The task
Restate the data below word for word, omitting pictures.

+ + + + +

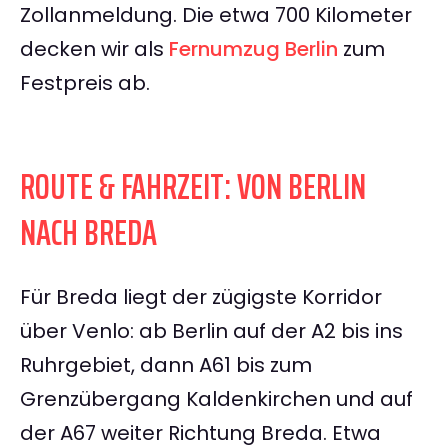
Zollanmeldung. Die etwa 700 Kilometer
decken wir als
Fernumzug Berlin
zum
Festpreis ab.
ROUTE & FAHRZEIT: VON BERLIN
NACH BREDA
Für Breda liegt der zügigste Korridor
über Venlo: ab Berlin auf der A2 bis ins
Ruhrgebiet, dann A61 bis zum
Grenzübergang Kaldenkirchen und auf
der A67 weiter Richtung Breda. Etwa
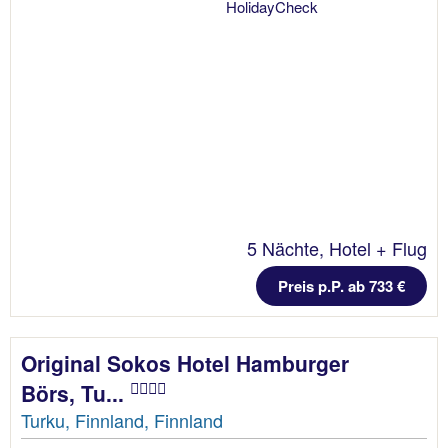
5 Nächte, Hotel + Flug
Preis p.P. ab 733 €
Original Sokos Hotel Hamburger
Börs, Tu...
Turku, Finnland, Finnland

+ + + + +

Answer box
Zollanmeldung. Die etwa 700 Kilometer
decken wir als
Fernumzug Berlin
zum
Festpreis ab.
ROUTE & FAHRZEIT: VON BERLIN
NACH BREDA
Für Breda liegt der zügigste Korridor
über Venlo: ab Berlin auf der A2 bis ins
Ruhrgebiet, dann A61 bis zum
Grenzübergang Kaldenkirchen und auf
der A67 weiter Richtung Breda. Etwa
5 Nächte, Hotel + Flug
Preis p.P. ab 733 €
Original Sokos Hotel Hamburger
Börs, Tu...
Turku, Finnland, Finnland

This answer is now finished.